§ **EXERCISE**:
With the pictures left out, restate every entry word for word.

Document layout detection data
- - - - -
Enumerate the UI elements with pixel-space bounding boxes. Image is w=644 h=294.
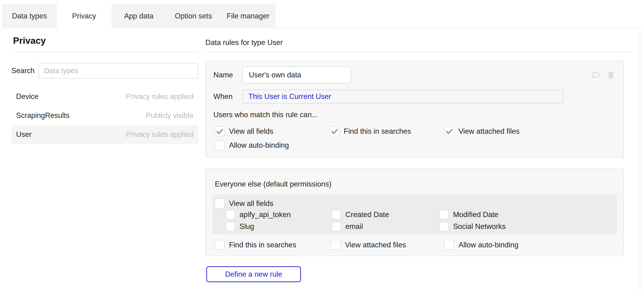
search-label: Search — [11, 67, 38, 75]
tab-data-types[interactable]: Data types — [2, 4, 57, 29]
checkbox-label: email — [346, 222, 363, 231]
checkmark-icon — [445, 127, 453, 135]
content-right-border — [640, 28, 640, 294]
data-type-name: ScrapingResults — [16, 111, 70, 120]
data-type-status: Publicly visible — [146, 111, 194, 120]
search-row: Search — [11, 63, 198, 79]
checkbox-field-slug[interactable]: Slug — [226, 222, 332, 231]
checkbox-icon[interactable] — [329, 126, 340, 136]
rule-card: Name When This User is Current User User… — [205, 60, 624, 158]
default-permissions-title: Everyone else (default permissions) — [215, 180, 617, 188]
checkbox-icon[interactable] — [214, 126, 225, 136]
privacy-sidebar: Privacy Search Device Privacy rules appl… — [11, 29, 198, 144]
checkbox-icon[interactable] — [214, 240, 225, 250]
checkbox-icon[interactable] — [330, 240, 341, 250]
tab-bar: Data types Privacy App data Option sets … — [2, 4, 276, 29]
tab-option-sets[interactable]: Option sets — [166, 4, 221, 29]
name-label: Name — [214, 71, 242, 79]
data-type-name: User — [16, 130, 32, 139]
checkbox-field-social-networks[interactable]: Social Networks — [439, 222, 617, 231]
checkbox-icon[interactable] — [332, 210, 341, 219]
checkbox-label: Allow auto-binding — [229, 141, 289, 150]
checkbox-icon[interactable] — [214, 198, 225, 208]
fields-box: View all fields apify_api_token Created … — [212, 195, 617, 234]
checkbox-label: View attached files — [345, 241, 406, 249]
divider — [205, 52, 632, 53]
checkbox-label: Modified Date — [453, 210, 498, 219]
rule-name-input[interactable] — [242, 67, 351, 84]
field-checkbox-grid: apify_api_token Created Date Modified Da… — [226, 210, 617, 231]
checkbox-icon[interactable] — [444, 240, 454, 250]
when-condition-box[interactable]: This User is Current User — [242, 90, 563, 103]
data-type-status: Privacy rules applied — [126, 130, 194, 139]
checkbox-label: View all fields — [229, 199, 273, 208]
divider — [13, 52, 198, 53]
trash-icon[interactable] — [606, 71, 615, 80]
checkbox-view-all-fields[interactable]: View all fields — [214, 126, 329, 136]
checkbox-find-in-searches-default[interactable]: Find this in searches — [214, 240, 330, 250]
checkbox-field-email[interactable]: email — [332, 222, 439, 231]
default-permissions-grid: Find this in searches View attached file… — [214, 240, 617, 250]
data-type-name: Device — [16, 92, 38, 101]
define-new-rule-button[interactable]: Define a new rule — [206, 266, 301, 282]
checkbox-view-attached-files-default[interactable]: View attached files — [330, 240, 444, 250]
checkbox-icon[interactable] — [439, 222, 449, 231]
data-rules-panel: Data rules for type User Name When This … — [205, 29, 624, 282]
checkbox-icon[interactable] — [332, 222, 341, 231]
comment-icon[interactable] — [591, 71, 600, 80]
data-type-status: Privacy rules applied — [126, 92, 194, 101]
list-item-scrapingresults[interactable]: ScrapingResults Publicly visible — [11, 106, 198, 125]
search-input[interactable] — [38, 63, 198, 79]
rule-permissions-grid: View all fields Find this in searches Vi… — [214, 126, 615, 150]
page-title: Privacy — [13, 36, 198, 46]
tab-privacy[interactable]: Privacy — [57, 4, 112, 29]
permissions-heading: Users who match this rule can... — [214, 111, 615, 119]
checkbox-label: Social Networks — [453, 222, 506, 231]
panel-title: Data rules for type User — [205, 38, 624, 47]
default-permissions-card: Everyone else (default permissions) View… — [205, 169, 624, 256]
when-row: When This User is Current User — [214, 90, 615, 103]
data-type-list: Device Privacy rules applied ScrapingRes… — [11, 87, 198, 144]
checkmark-icon — [330, 127, 338, 135]
name-row: Name — [214, 67, 615, 84]
checkbox-label: Created Date — [346, 210, 389, 219]
checkbox-allow-auto-binding-default[interactable]: Allow auto-binding — [444, 240, 617, 250]
checkbox-view-attached-files[interactable]: View attached files — [444, 126, 615, 136]
checkbox-label: Allow auto-binding — [458, 241, 518, 249]
checkbox-field-modified-date[interactable]: Modified Date — [439, 210, 617, 219]
checkbox-icon[interactable] — [226, 210, 235, 219]
tab-file-manager[interactable]: File manager — [221, 4, 276, 29]
checkbox-icon[interactable] — [214, 140, 225, 150]
checkbox-icon[interactable] — [444, 126, 454, 136]
checkbox-find-in-searches[interactable]: Find this in searches — [329, 126, 444, 136]
rule-actions — [591, 71, 615, 80]
checkbox-icon[interactable] — [439, 210, 449, 219]
list-item-user[interactable]: User Privacy rules applied — [11, 125, 198, 144]
when-label: When — [214, 92, 242, 101]
when-condition-text[interactable]: This User is Current User — [248, 92, 331, 101]
checkbox-label: Find this in searches — [229, 241, 296, 249]
checkmark-icon — [216, 127, 224, 135]
checkbox-label: Slug — [240, 222, 254, 231]
tab-app-data[interactable]: App data — [112, 4, 166, 29]
checkbox-label: View attached files — [458, 127, 520, 136]
checkbox-label: apify_api_token — [240, 210, 291, 219]
checkbox-label: View all fields — [229, 127, 273, 136]
checkbox-allow-auto-binding[interactable]: Allow auto-binding — [214, 140, 329, 150]
checkbox-label: Find this in searches — [344, 127, 411, 136]
checkbox-field-created-date[interactable]: Created Date — [332, 210, 439, 219]
checkbox-icon[interactable] — [226, 222, 235, 231]
checkbox-view-all-fields-default[interactable]: View all fields — [214, 198, 617, 208]
list-item-device[interactable]: Device Privacy rules applied — [11, 87, 198, 106]
checkbox-field-apify-api-token[interactable]: apify_api_token — [226, 210, 332, 219]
- - - - -
§ **EXPECTED ANSWER**:
Enumerate the UI elements with pixel-space bounding boxes. Image is w=644 h=294.
search-label: Search — [11, 67, 38, 75]
tab-data-types[interactable]: Data types — [2, 4, 57, 29]
checkbox-label: email — [346, 222, 363, 231]
checkmark-icon — [445, 127, 453, 135]
content-right-border — [640, 28, 640, 294]
data-type-name: ScrapingResults — [16, 111, 70, 120]
data-type-status: Publicly visible — [146, 111, 194, 120]
search-row: Search — [11, 63, 198, 79]
checkbox-field-slug[interactable]: Slug — [226, 222, 332, 231]
checkbox-icon[interactable] — [329, 126, 340, 136]
rule-card: Name When This User is Current User User… — [205, 60, 624, 158]
default-permissions-title: Everyone else (default permissions) — [215, 180, 617, 188]
checkbox-icon[interactable] — [214, 126, 225, 136]
privacy-sidebar: Privacy Search Device Privacy rules appl… — [11, 29, 198, 144]
checkbox-icon[interactable] — [214, 240, 225, 250]
checkbox-icon[interactable] — [330, 240, 341, 250]
tab-bar: Data types Privacy App data Option sets … — [2, 4, 276, 29]
tab-option-sets[interactable]: Option sets — [166, 4, 221, 29]
name-label: Name — [214, 71, 242, 79]
data-type-name: User — [16, 130, 32, 139]
checkbox-field-social-networks[interactable]: Social Networks — [439, 222, 617, 231]
checkbox-icon[interactable] — [332, 210, 341, 219]
checkbox-label: Allow auto-binding — [229, 141, 289, 150]
checkbox-icon[interactable] — [214, 198, 225, 208]
fields-box: View all fields apify_api_token Created … — [212, 195, 617, 234]
checkbox-label: View attached files — [345, 241, 406, 249]
divider — [205, 52, 632, 53]
checkbox-label: Modified Date — [453, 210, 498, 219]
rule-name-input[interactable] — [242, 67, 351, 84]
field-checkbox-grid: apify_api_token Created Date Modified Da… — [226, 210, 617, 231]
checkbox-icon[interactable] — [444, 240, 454, 250]
when-condition-box[interactable]: This User is Current User — [242, 90, 563, 103]
data-type-status: Privacy rules applied — [126, 130, 194, 139]
checkbox-label: View all fields — [229, 199, 273, 208]
divider — [13, 52, 198, 53]
trash-icon[interactable] — [606, 71, 615, 80]
checkbox-view-all-fields[interactable]: View all fields — [214, 126, 329, 136]
checkbox-find-in-searches-default[interactable]: Find this in searches — [214, 240, 330, 250]
checkbox-field-email[interactable]: email — [332, 222, 439, 231]
default-permissions-grid: Find this in searches View attached file… — [214, 240, 617, 250]
data-type-name: Device — [16, 92, 38, 101]
define-new-rule-button[interactable]: Define a new rule — [206, 266, 301, 282]
checkbox-view-attached-files-default[interactable]: View attached files — [330, 240, 444, 250]
checkbox-icon[interactable] — [439, 222, 449, 231]
data-rules-panel: Data rules for type User Name When This … — [205, 29, 624, 282]
checkbox-icon[interactable] — [332, 222, 341, 231]
comment-icon[interactable] — [591, 71, 600, 80]
data-type-status: Privacy rules applied — [126, 92, 194, 101]
list-item-scrapingresults[interactable]: ScrapingResults Publicly visible — [11, 106, 198, 125]
search-input[interactable] — [38, 63, 198, 79]
rule-permissions-grid: View all fields Find this in searches Vi… — [214, 126, 615, 150]
page-title: Privacy — [13, 36, 198, 46]
tab-privacy[interactable]: Privacy — [57, 4, 112, 29]
permissions-heading: Users who match this rule can... — [214, 111, 615, 119]
checkbox-label: Social Networks — [453, 222, 506, 231]
panel-title: Data rules for type User — [205, 38, 624, 47]
default-permissions-card: Everyone else (default permissions) View… — [205, 169, 624, 256]
when-row: When This User is Current User — [214, 90, 615, 103]
data-type-list: Device Privacy rules applied ScrapingRes… — [11, 87, 198, 144]
checkmark-icon — [330, 127, 338, 135]
name-row: Name — [214, 67, 615, 84]
checkbox-label: Created Date — [346, 210, 389, 219]
checkbox-allow-auto-binding-default[interactable]: Allow auto-binding — [444, 240, 617, 250]
checkbox-view-attached-files[interactable]: View attached files — [444, 126, 615, 136]
checkbox-label: Allow auto-binding — [458, 241, 518, 249]
checkbox-field-modified-date[interactable]: Modified Date — [439, 210, 617, 219]
checkbox-icon[interactable] — [226, 210, 235, 219]
tab-file-manager[interactable]: File manager — [221, 4, 276, 29]
checkbox-icon[interactable] — [214, 140, 225, 150]
checkbox-icon[interactable] — [444, 126, 454, 136]
checkbox-find-in-searches[interactable]: Find this in searches — [329, 126, 444, 136]
rule-actions — [591, 71, 615, 80]
checkbox-icon[interactable] — [439, 210, 449, 219]
list-item-user[interactable]: User Privacy rules applied — [11, 125, 198, 144]
when-label: When — [214, 92, 242, 101]
when-condition-text[interactable]: This User is Current User — [248, 92, 331, 101]
checkbox-label: Find this in searches — [229, 241, 296, 249]
checkmark-icon — [216, 127, 224, 135]
checkbox-label: Slug — [240, 222, 254, 231]
tab-app-data[interactable]: App data — [112, 4, 166, 29]
checkbox-label: View attached files — [458, 127, 520, 136]
checkbox-label: apify_api_token — [240, 210, 291, 219]
checkbox-label: View all fields — [229, 127, 273, 136]
checkbox-allow-auto-binding[interactable]: Allow auto-binding — [214, 140, 329, 150]
checkbox-label: Find this in searches — [344, 127, 411, 136]
checkbox-field-created-date[interactable]: Created Date — [332, 210, 439, 219]
checkbox-icon[interactable] — [226, 222, 235, 231]
checkbox-view-all-fields-default[interactable]: View all fields — [214, 198, 617, 208]
list-item-device[interactable]: Device Privacy rules applied — [11, 87, 198, 106]
checkbox-field-apify-api-token[interactable]: apify_api_token — [226, 210, 332, 219]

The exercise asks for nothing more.